* **Exercise description**: Each line of the listing that contains the word "Udinese" is to be copied.

"""

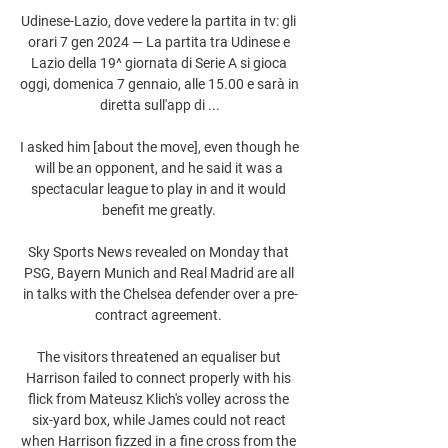
Udinese-Lazio, dove vedere la partita in tv: gli 
orari 7 gen 2024 — La partita tra Udinese e 
Lazio della 19^ giornata di Serie A si gioca 
oggi, domenica 7 gennaio, alle 15.00 e sarà in 
diretta sull'app di ...

I asked him [about the move], even though he 
will be an opponent, and he said it was a 
spectacular league to play in and it would 
benefit me greatly. 

Sky Sports News revealed on Monday that 
PSG, Bayern Munich and Real Madrid are all 
in talks with the Chelsea defender over a pre-
contract agreement. 

The visitors threatened an equaliser but 
Harrison failed to connect properly with his 
flick from Mateusz Klich's volley across the 
six-yard box, while James could not react 
when Harrison fizzed in a fine cross from the 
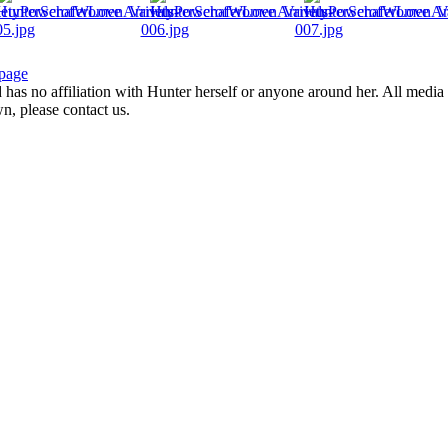
page
d has no affiliation with Hunter herself or anyone around her. All media 
wn, please contact us.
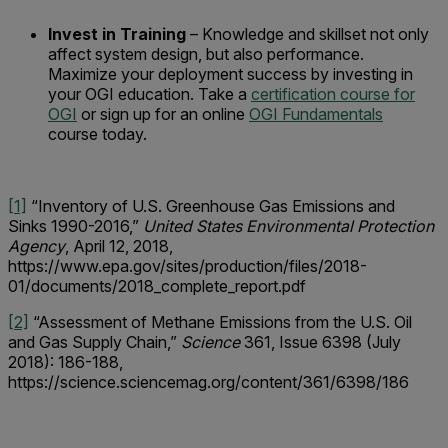
Invest in Training
– Knowledge and skillset not only
affect system design, but also performance.
Maximize your deployment success by investing in
your OGI education. Take a
certification course for
OGI
or sign up for an online
OGI Fundamentals
course today.
[1]
“Inventory of U.S. Greenhouse Gas Emissions and
Sinks 1990-2016,”
United States Environmental Protection
Agency
, April 12, 2018,
https://www.epa.gov/sites/production/files/2018-
01/documents/2018_complete_report.pdf
[2]
“Assessment of Methane Emissions from the U.S. Oil
and Gas Supply Chain,”
Science
361, Issue 6398 (July
2018): 186-188,
https://science.sciencemag.org/content/361/6398/186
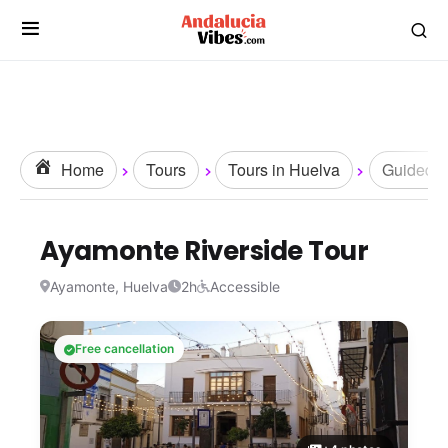
Home
Tours
Tours in Huelva
Guided T
Ayamonte Riverside Tour
Ayamonte, Huelva
2h
Accessible
Free cancellation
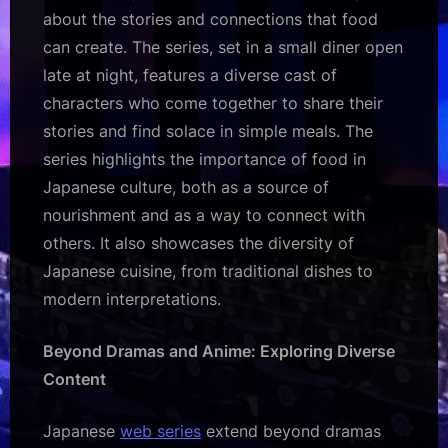
about the stories and connections that food
can create. The series, set in a small diner open
late at night, features a diverse cast of
characters who come together to share their
stories and find solace in simple meals. The
series highlights the importance of food in
Japanese culture, both as a source of
nourishment and as a way to connect with
others. It also showcases the diversity of
Japanese cuisine, from traditional dishes to
modern interpretations.
Beyond Dramas and Anime: Exploring Diverse
Content
Japanese
web series
extend beyond dramas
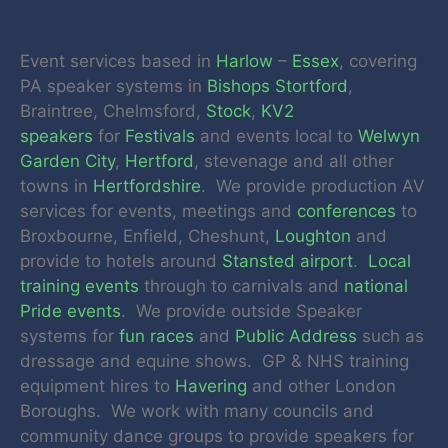
Event services based in
Harlow
–
Essex
, covering
PA speaker systems in
Bishops Stortford
,
Braintree, Chelmsford,
Stock
,
KV2
speakers
for
Festivals
and events local to
Welwyn
Garden City
,
Hertford
, stevenage and all other
towns in
Hertfordshire
. We provide production AV
services for events, meetings and
conferences
to
Broxbourne, Enfield, Cheshunt,
Loughton
and
provide to hotels around
Stansted airport
.
Local
training events
through to carnivals and
national
Pride events
. We provide outside Speaker
systems for
fun races
and
Public Address
such as
dressage and equine shows. GP & NHS training
equipment hires to
Havering
and other London
Boroughs. We work with many councils and
community dance groups to provide speakers for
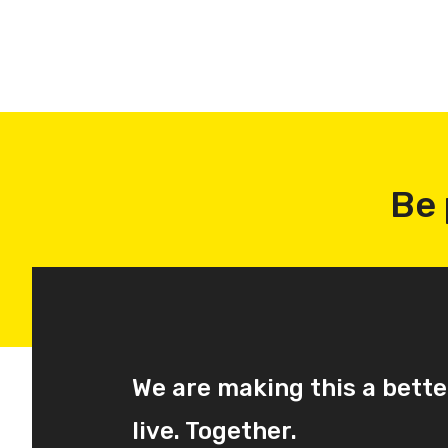
Be 
We are making this a bette
live. Together.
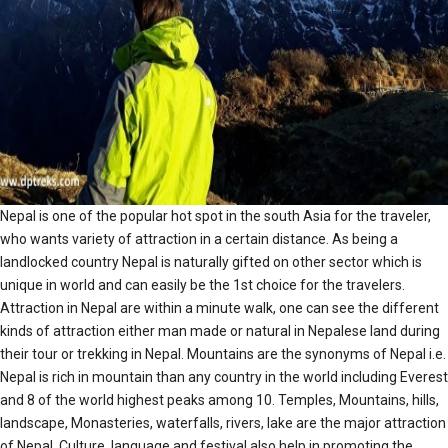
Nepal is one of the popular hot spot in the south Asia for the traveler,
who wants variety of attraction in a certain distance. As being a
landlocked country Nepal is naturally gifted on other sector which is
unique in world and can easily be the 1st choice for the travelers.
Attraction in Nepal are within a minute walk, one can see the different
kinds of attraction either man made or natural in Nepalese land during
their tour or trekking in Nepal. Mountains are the synonyms of Nepal i.e.
Nepal is rich in mountain than any country in the world including Everest
and 8 of the world highest peaks among 10. Temples, Mountains, hills,
landscape, Monasteries, waterfalls, rivers, lake are the major attraction
of Nepal. Culture, language and festival also help in promoting the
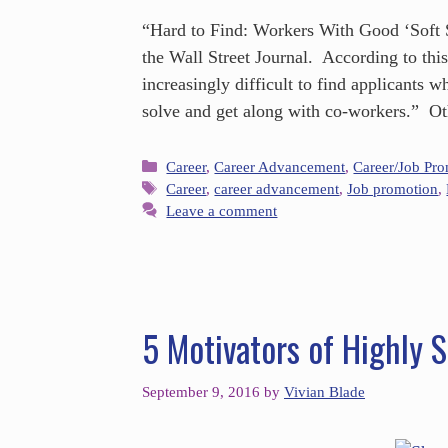
“Hard to Find: Workers With Good ‘Soft Sk
the Wall Street Journal. According to thi
increasingly difficult to find applicants 
solve and get along with co-workers.” O
Career
,
Career Advancement
,
Career/Job Pr
Career
,
career advancement
,
Job promotion
,
Leave a comment
5 Motivators of Highly 
September 9, 2016
by
Vivian Blade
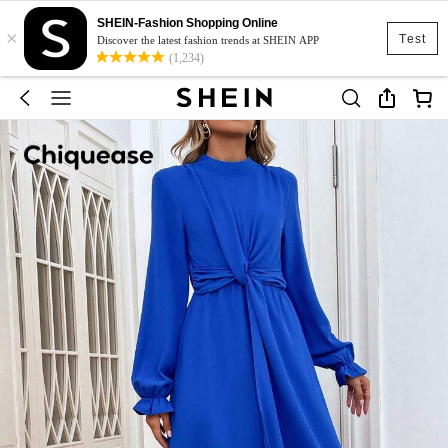
SHEIN-Fashion Shopping Online
×
Test
Discover the latest fashion trends at SHEIN APP
(1,234)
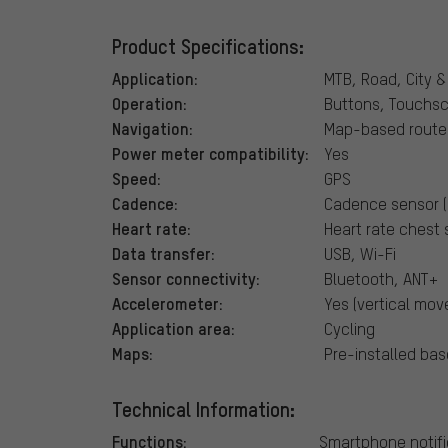
Product Specifications:
Application:
MTB, Road, City &
Operation:
Buttons, Touchs
Navigation:
Map-based route 
Power meter compatibility:
Yes
Speed:
GPS
Cadence:
Cadence sensor (
Heart rate:
Heart rate chest 
Data transfer:
USB, Wi-Fi
Sensor connectivity:
Bluetooth, ANT+
Accelerometer:
Yes (vertical mo
Application area:
Cycling
Maps:
Pre-installed bas
Technical Information:
Functions:
Smartphone notifi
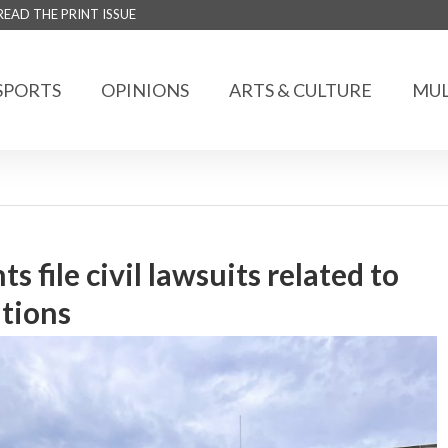
READ THE PRINT ISSUE
SPORTS
OPINIONS
ARTS & CULTURE
MUL
 file civil lawsuits related to
ations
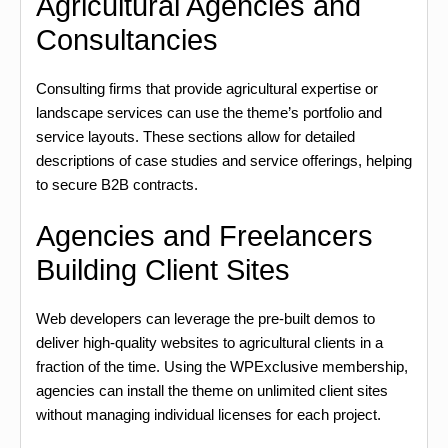
Agricultural Agencies and
Consultancies
Consulting firms that provide agricultural expertise or
landscape services can use the theme’s portfolio and
service layouts. These sections allow for detailed
descriptions of case studies and service offerings, helping
to secure B2B contracts.
Agencies and Freelancers
Building Client Sites
Web developers can leverage the pre-built demos to
deliver high-quality websites to agricultural clients in a
fraction of the time. Using the WPExclusive membership,
agencies can install the theme on unlimited client sites
without managing individual licenses for each project.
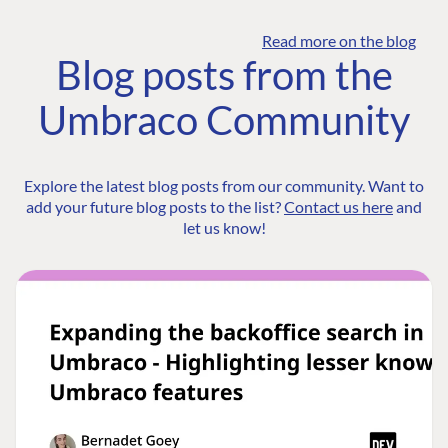
Read more on the blog
Blog posts from the
Umbraco Community
Explore the latest blog posts from our community. Want to
add your future blog posts to the list?
Contact us here
and
let us know!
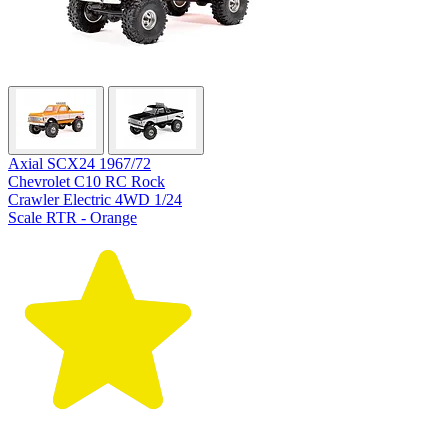
Axial SCX24 1967/72
Chevrolet C10 RC Rock
Crawler Electric 4WD 1/24
Scale RTR - Orange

"""

* **Task answer**:
Udinese-Lazio, dove vedere la partita in tv: gli 
orari 7 gen 2024 — La partita tra Udinese e 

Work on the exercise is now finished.